With the night creeping closer his anger quickly subsided, his beating of her breast softened and it was then he was surprised to hear her breath, her welcome breath. He stopped his fists and leaned down toward her lips to listen more carefully. There was nothing to hear. In frustration he hit her chest again and heard the escaping air he thought her breath. He pushed her chest with the flat of his hand and heard, once more, her breath escape.

At night when they had slept together he had been comforted by her fitful grunts, her warming breath, and by the sound of something gently thumping behind her breast. The thumping in his own breast he was feeling now; it was fast. He leant across her body and laid his ear against her breast. Nothing.

If only ... if only he could put back the beat in her breast everything might be alright. He listened for the beat in his own body and smacked her chest with his hands in tempo with his heart. More wind escaped. He leaned closer to her head as he beat her chest; was it her breath? He gagged and fell back. There was no sweet, scented warmth, just fetid wind redolent of the dead creatures he’d come across when wandering with his troop.

There was nothing here for him anymore; the she that she had been, had gone. This carcass in her place was nothing he knew.

He left. Left her to the ants and flies and other creatures that would sniff upon the wind, smell her bloated carcass, and rush eagerly to devour her.

If emptiness is sadness, he was sad.

That night, fearful and alone with a sense of future doomed, his fingers, echoing his searching mind, reached tentatively toward the thudding in his chest. His nails scratched through hairs to experience the skin below. No, it was not hard like hers had been, it was soft and warm. The inexplicable pain returned. And just as he had, in fearful anger, beaten her chest, he beat his own.

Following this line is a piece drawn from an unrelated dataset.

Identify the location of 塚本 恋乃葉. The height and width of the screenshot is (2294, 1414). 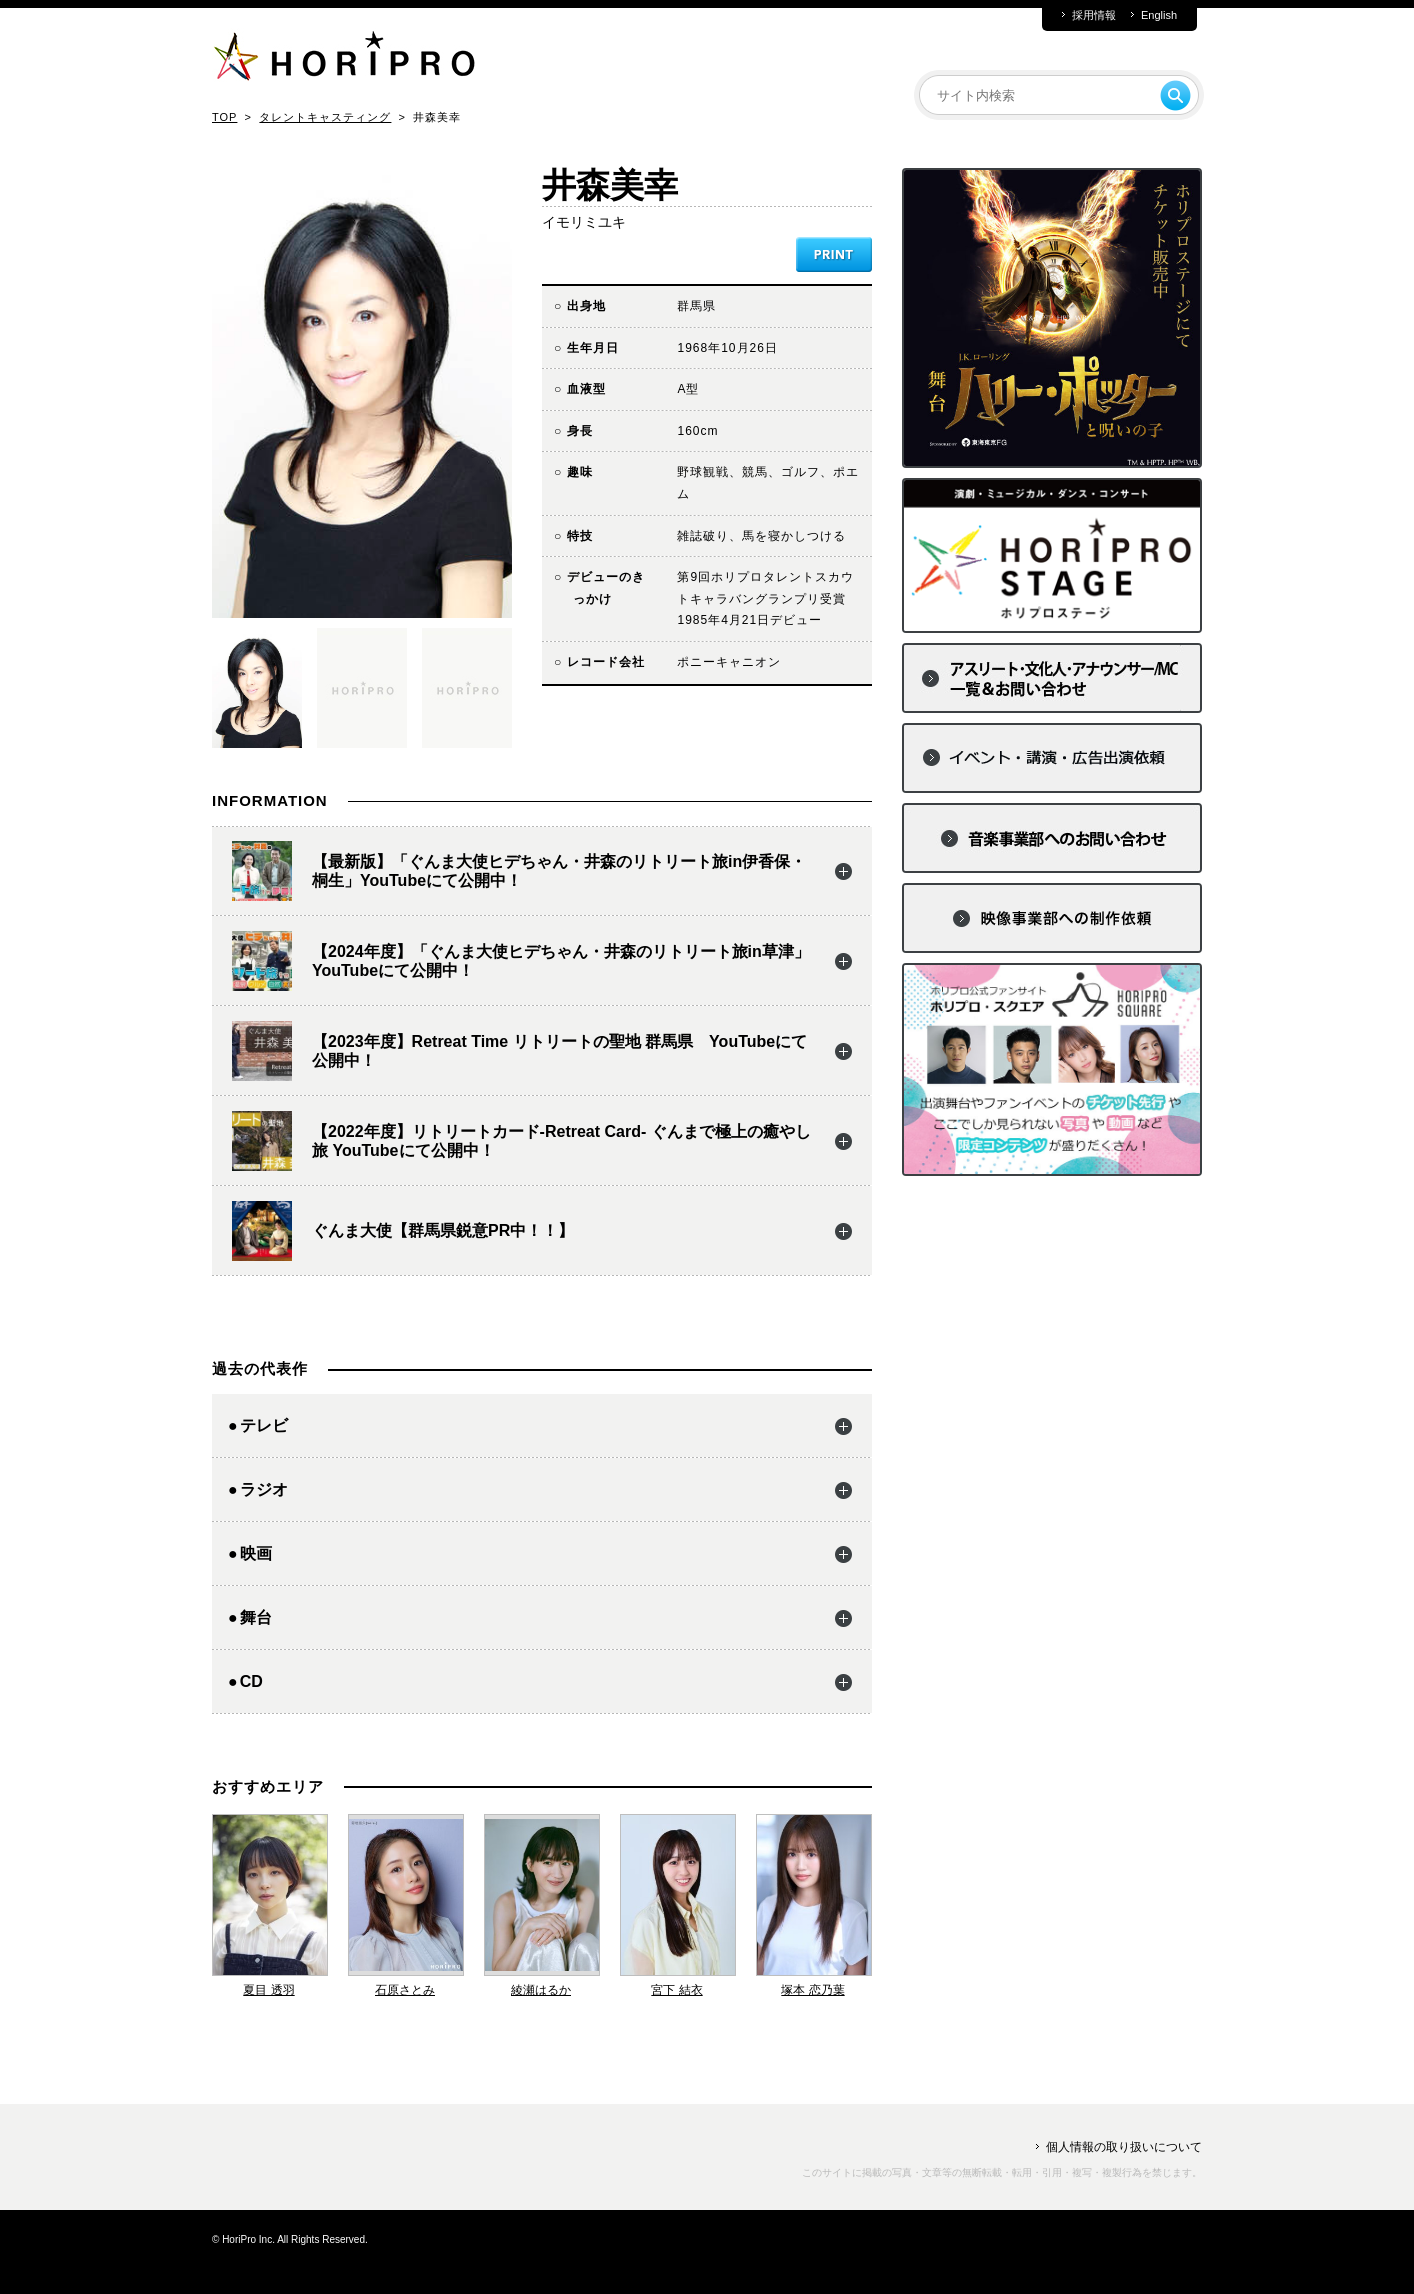
(812, 1990).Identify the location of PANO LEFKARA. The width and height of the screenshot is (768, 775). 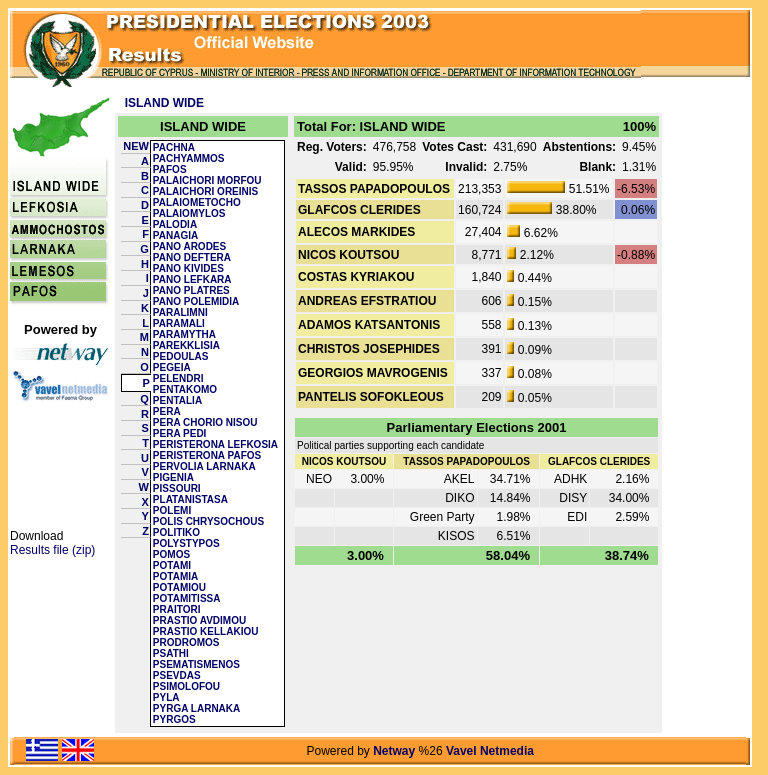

Later, his chest hurting with the pain of his beating, he tapped more gently in time to the beating of his heart. And as he tapped he heard the beat she had had within her breast; it made him sad yet, somehow, less fearful.

Every night he’d gently beat his breast to ease his fretting, and eventually he would sleep.

It was in the spring, in the lush season, that he breathed them in. There amidst the odours of fallen fruit, wet grass, moist decay, he discovered his troop’s return. When he caught sight of them the wind was in his face. It perturbed him they acted strange. He knew them but they didn’t know him. Their strange behaviour made him circle them from a distance. It was when the wind was at his back that some of the troop breathed him in and knew. Excited grunted, greetings drew him into the group and he was welcomed back.

As time went on, though, it was clear that he wasn’t quite back in the same way. At night he wasn’t as quick to huddle with the others, sharing their breath, their beating breast, and comfort. Always, just as night was drawing in he would he would find a place close, but away from the others, off to the side where he would start tapping his chest. The sound he made was familiar and finally, to the others, when the lush season was over, soothing.

The first drum was not a beaten hollow log, or stretched hide over tooled wood, it was skin and ribs over a broken heart echoing a time when it was once complete. Ever since then, when a creature first felt the inklings of love in a heartbeat, since then and down the ages, drums have pulsed with the beat of life to comfort those touched and hurt by the silence of death.